Besides collection at screening and baseline, blood for biomarker measurement will be collected at week 24, 48 and the EOT-visit, whereas CSF will be collected at screening and at EOT. There will be a broad assessment of biomarkers with potential use for quantifying neuroinflammation, synaptic toxicity and neurodegeneration. The panel of biomarkers assessed will include levels of: YKL-40 (inflammatory marker), Neurogranin (synaptic marker), Beta secretase 1 protein [BACE-1], Tau and pTau, Protein fragments of Tau, GFAP and extracellular matrix (ECM) molecules (neurocan, brevican and Tenascin-R). In addition to the earlier mentioned well-established biomarkers, exploratory biomarkers in both plasma and CSF will be investigated e.g. Neurofilament light chain (NFL); protein fragments of Tau, GFAP and extracellular matrix (ECM) molecules (neurocan, brevican and Tenascin-R); pGlu-peptide substrates of QC (e.g. pGlu- and total C-C motif chemokine ligand 2 [CCL2], Orexin A) and Aβ peptides (including full length and truncated A peptides) will be assessed.
Statistical evaluation
The main statistical evaluation will be performed in the Full Analysis Set population, such that all participants who are randomized and received at least one dose of study medication will be included in the main statistical analysis.
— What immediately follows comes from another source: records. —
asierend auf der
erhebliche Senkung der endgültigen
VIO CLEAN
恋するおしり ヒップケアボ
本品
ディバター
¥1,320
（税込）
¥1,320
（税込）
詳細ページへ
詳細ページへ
An interim analysis is planned to be performed shortly following the 90th participant reach 24 weeks post-baseline. At this point a data safety monitoring board (DSMB) consisting of experts within relevant medical and scientific fields will conduct an unblinded safety analysis, in order to decide on study continuation and secondly which dose of investigational medicinal product (IMP) should be used for the remainder of the study.
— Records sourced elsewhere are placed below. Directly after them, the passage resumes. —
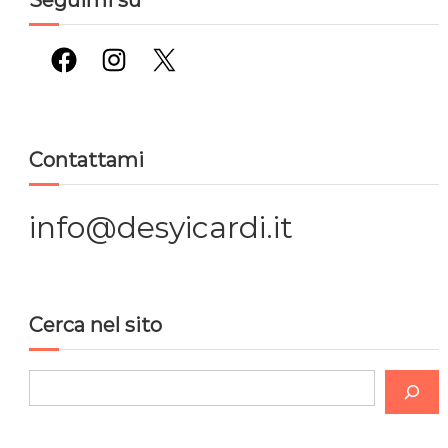
Seguimi su
Facebook
Instagram
X
Contattami
info@desyicardi.it
Cerca nel sito
C
e
r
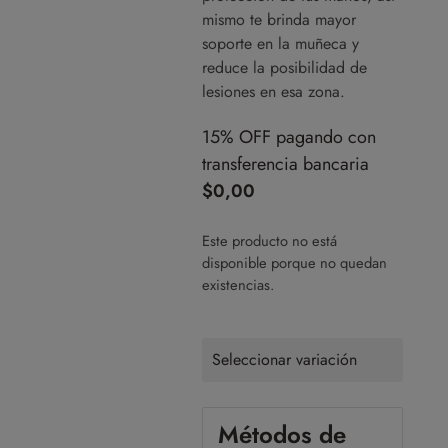
mismo te brinda mayor
soporte en la muñeca y
reduce la posibilidad de
lesiones en esa zona.
15% OFF pagando con
transferencia bancaria
$
0,00
Este producto no está
disponible porque no quedan
existencias.
Seleccionar variación
Métodos de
As the study is planned to have differences in participation duration and dosage, a linear model of the primary efficacy parameter will be employed to assess effectiveness. The primary efficacy analysis will consist of the pooled Z-score based on the cognitive scores from the CogState ‘One Back’, ‘Identification’ and ‘Detection’ tests (see Fig. 2). The two different dose groups will be pooled and the slope coefficient of the Z-score over time will be compared to that of the placebo group. This approach enables incorporation of all data on participating individuals, irrespective of their follow-up time, thus ensuring a maximum amount of information obtained from study participants over the course of the trial.
Based on extrapolation of the results in the SAPHIR study, evaluation of other empirical data, and expert opinion, it was determined that at 48 weeks, an effect size of approximately 0.35 is a reasonable expectation. The effect size, Cohen’s D, of 0.35 corresponds to an abolishment of the decline in the combined Z-score for cognition in the PQ912 treated study participants. Based on the assumptions above, and an allocation ratio of 11:14 between active and placebo, by comparison via a two-sample T-test, a total sample size of around 250 should provide a power close to or exceeding 80%.
The sample size is not adjusted for the rate of drop-out as it is anticipated that all participating individuals will have at least two measurements of the combined Z-score, irrespective of their follow-up time, and therefore contribute to the analysis of the primary efficacy endpoint.